United States District Court, D. Montana, Great Falls Division

August 3, 2018

BRIAN BLACKWELL, Plaintiff,
v.
CASCADE COUNTY, SHERIFF BOB EDWARDS, CASCADE COUNTY CORRECTIONAL FACILITY, and COMMANDER O'FALLON, Defendants.

          ORDER AND FINDINGS AND RECOMMENDATIONS OF UNITED STATES MAGISTRATE JUDGE

          JOHN JOHNSTON JOHN JOHNSTON UNITED STATES MAGISTRATE JUDGE

         Order and Findings and Recommendations of United States Magistrate Judge Plaintiff Brian Blackwell filed a Complaint pursuant to 42 U.S.C. § 1983 alleging his conditions of confinement at the Cascade County Detention Facility violated his constitutional rights. Mr. Blackwell claims of failure to protect, denial of access to the courts, and claims regarding housing state prisoners with federal prisoners and the Cascade County Correctional Facility will be recommended for dismissal. Defendants Cascade County, Sheriff Bob Edwards, and Commander O'Fallon will be required to respond to Mr. Blackwell's conditions of confinement claims including overcrowding, lack of heat, exposure to communicable diseases and black mold.

         I. STATEMENT OF THE CASE

         A. Parties

         Mr. Blackwell is a federal prisoner proceeding without counsel and in forma pauperis. He plead guilty to failure to register as a sex offender in this Court on December 12, 2017. United States v. Blackwell, Criminal Action No. 17-00013-H-CCL, (Doc. 22.) He was sentenced on April 5, 2018. Id. at (Doc. 30). He is currently incarcerated at FCI Sheridan in Oregon. He was incarcerated at the Cascade County Detention Center at all times relevant to his Complaint. (Complaint, Doc. 2.)

         Mr. Blackwell names the following Defendants: Cascade County, Cascade County Correctional Facility, Sheriff Bob Edwards, and Commander O'Fallon. (Doc. 2 at 5.)

         B. Allegations

         Mr.
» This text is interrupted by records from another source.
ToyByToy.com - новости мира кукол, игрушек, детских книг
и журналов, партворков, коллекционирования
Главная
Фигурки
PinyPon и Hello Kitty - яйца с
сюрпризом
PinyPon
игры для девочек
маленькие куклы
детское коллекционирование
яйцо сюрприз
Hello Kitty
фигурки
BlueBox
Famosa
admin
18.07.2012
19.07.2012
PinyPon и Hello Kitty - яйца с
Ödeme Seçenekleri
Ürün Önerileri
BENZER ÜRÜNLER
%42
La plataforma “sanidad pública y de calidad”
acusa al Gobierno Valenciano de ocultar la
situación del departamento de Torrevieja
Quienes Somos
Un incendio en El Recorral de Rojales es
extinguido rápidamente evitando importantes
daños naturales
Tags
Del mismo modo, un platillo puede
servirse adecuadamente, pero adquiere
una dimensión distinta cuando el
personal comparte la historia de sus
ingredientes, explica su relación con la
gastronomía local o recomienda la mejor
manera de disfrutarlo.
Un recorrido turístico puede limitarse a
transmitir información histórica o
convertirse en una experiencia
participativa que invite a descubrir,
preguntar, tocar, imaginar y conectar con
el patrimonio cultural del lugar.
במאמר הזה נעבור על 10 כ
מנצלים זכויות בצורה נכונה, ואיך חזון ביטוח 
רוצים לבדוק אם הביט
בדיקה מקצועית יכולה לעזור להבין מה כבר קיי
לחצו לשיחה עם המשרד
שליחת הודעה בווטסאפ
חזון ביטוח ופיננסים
Blackwell was housed at the Cascade County Detention Facility from September 29, 2017 to October 6, 2017 and from December 6, 2017 to January 4, 2018. (Complaint, Doc. 2 at 6.) While there he claims he was forced to live in substandard living conditions including: (1) sleeping on the floor because he was the third inmate in a cell designed for two inmates; (2) being forced to live with inmates with HIV, MERSA, Hepatitis, and other communicable diseases; (3) being held in areas where there was black mold growing on the walls; (4) and living in cold temperatures because the windows had holes in them allowing ice cold air and snow to blow in and form icicles on the walls of his cell. He states the guards refused to give out extra blankets and the inmates barely got enough heat to keep from getting frost bite.

         He also complains that he was housed with state inmates which he alleges violates Bureau of Prison policies and that on December 24, 2017, he was assaulted by a state inmate. He contends that Joshua Racki, Chief Law Enforcement Official for Cascade County stated he would take full responsibility for all federal inmates housed at CCDC. (Doc. 2-1.)
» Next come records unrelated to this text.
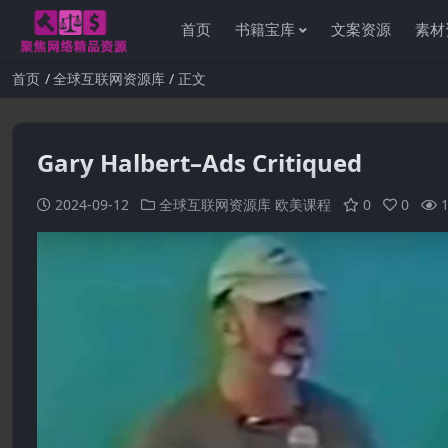
首页
书籍宝库
文案资源
素材
首页
全球互联网资源库
正文
Gary Halbert–Ads Critiqued
2024-09-12
全球互联网资源库
欧美课程
0
0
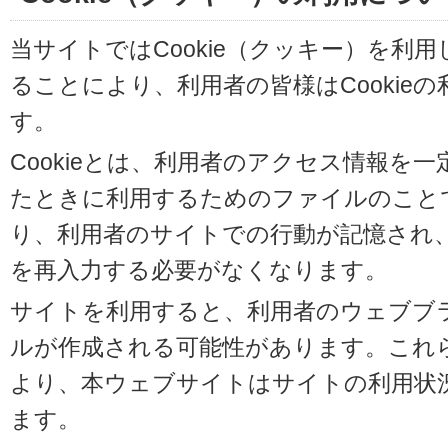
当サイトではCookie（クッキー）を利
ることにより、利用者の皆様はCookie
す。
Cookieとは、利用者のアクセス情報を
たときに利用するためのファイルのことです
り、利用者のサイトでの行動が記憶され
を再入力する必要がなくなります。
サイトを利用すると、利用者のウェブブラウ
ルが作成される可能性があります。これらの
より、本ウェブサイトはサイトの利用状
ます。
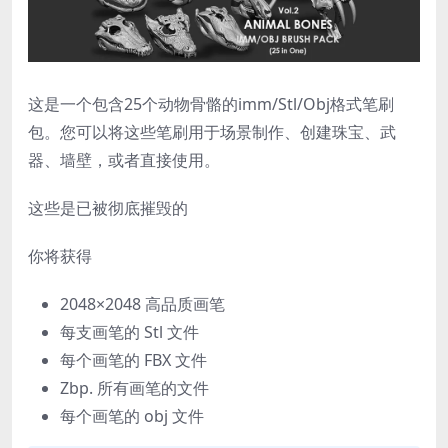
这是一个包含25个动物骨骼的imm/Stl/Obj格式笔刷
包。您可以将这些笔刷用于场景制作、创建珠宝、武
器、墙壁，或者直接使用。
这些是已被彻底摧毁的
你将获得
2048×2048 高品质画笔
每支画笔的 Stl 文件
每个画笔的 FBX 文件
Zbp. 所有画笔的文件
每个画笔的 obj 文件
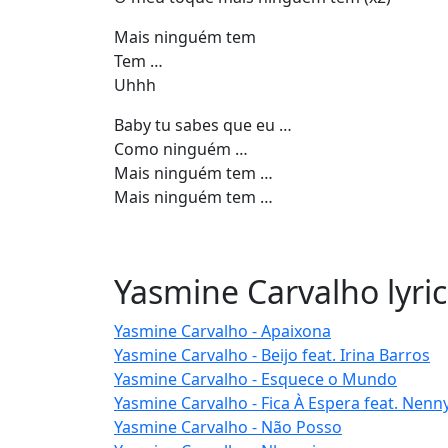
Mais ninguém tem
Tem …
Uhhh
Baby tu sabes que eu …
Como ninguém …
Mais ninguém tem …
Mais ninguém tem …
Yasmine Carvalho lyric
Yasmine Carvalho - Apaixona
Yasmine Carvalho - Beijo feat. Irina Barros
Yasmine Carvalho - Esquece o Mundo
Yasmine Carvalho - Fica À Espera feat. Nenn
Yasmine Carvalho - Não Posso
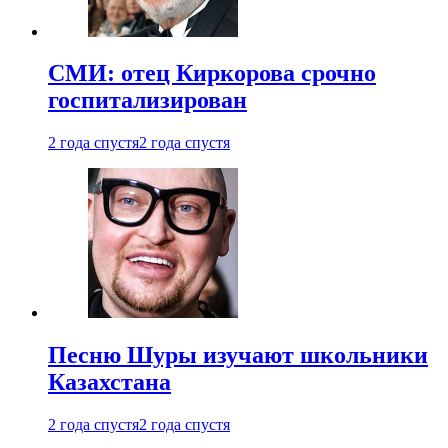
СМИ: отец Киркорова срочно
госпитализирован
2 года спустя
2 года спустя
Песню Шуры изучают школьники
Казахстана
2 года спустя
2 года спустя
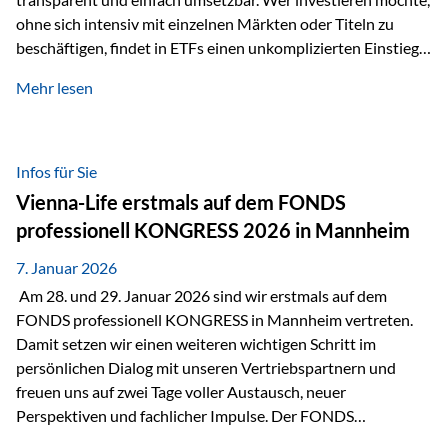
ohne sich intensiv mit einzelnen Märkten oder Titeln zu
beschäftigen, findet in ETFs einen unkomplizierten Einstieg
in den Kapitalmarkt. Aktiv gemanagte Fonds hingegen
Mehr lesen
werden häufig kritisch betrachtet. Sie gelten als teurer,
komplexer und weniger zeitgemäß. Doch greift diese
Einschätzung wirklich zu kurz? Ein differenzierter Blick zeigt:
Beide Ansätze haben ihre Berechtigung und ihre Stärken
Infos für Sie
entfalten sie oft gerade in Kombination. ETFs: Effizient, breit
Vienna-Life erstmals auf dem FONDS
gestreut und klar strukturiert…
professionell KONGRESS 2026 in Mannheim
7. Januar 2026
Am 28. und 29. Januar 2026 sind wir erstmals auf dem
FONDS professionell KONGRESS in Mannheim vertreten.
Damit setzen wir einen weiteren wichtigen Schritt im
persönlichen Dialog mit unseren Vertriebspartnern und
freuen uns auf zwei Tage voller Austausch, neuer
Perspektiven und fachlicher Impulse. Der FONDS
professionell KONGRESS zählt zu den wichtigsten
         In his supplement to the Complaint, Mr. Blackwell also alleges he was denied access to the courts to properly defend himself in his current claims against Defendants. He states Defendants only allow legal mail sent to them by attorneys in cases against them. (Doc. 9.)

         II. INITIAL SCREENING

         Mr. Blackwell is a prisoner proceeding in forma pauperis so the Court must review his Complaint under 28 U.S.C. §§ 1915, 1915A. Sections 1915A(b) and 1915(e)(2)(B) require the Court to dismiss a complaint filed in forma pauperis and/or by a prisoner against a governmental defendant before it is served if it is frivolous or malicious, fails to state a claim upon which relief may be granted, or seeks monetary relief from a defendant who is immune from such relief. A complaint is frivolous if it “lacks an arguable basis either in law or in fact.” Neitzke v. Williams, 490 U.S. 319, 325 (1989). “A case is malicious if it was filed with the intention or desire to harm another.” Andrews v. King, 398 F.3d 1113, 1121 (9th Cir. 2005). A complaint fails to state a claim upon which relief may be granted if a plaintiff fails to allege the “grounds” of his “entitlement to relief.” Bell Atlantic Corp. v. Twombly, 550 U.S. 544, 555 (2007) (quotation omitted).

         Rule 8 of the Federal Rules of Civil Procedure provides that a complaint “that states a claim for relief must contain . . . a short and plain statement of the claim showing that the [plaintiff] is entitled to relief.” Fed.R.Civ.P. 8(a)(2). That is, a complaint must “contain sufficient factual matter, accepted as true, to state a claim to relief that is plausible on its face.” Ashcroft v. Iqbal, 556 U.S. 662, 678 (2009) (quotations omitted). A complaint's allegations must cross “the line from conceivable to plausible.” Iqbal, 556 U.S. at 680.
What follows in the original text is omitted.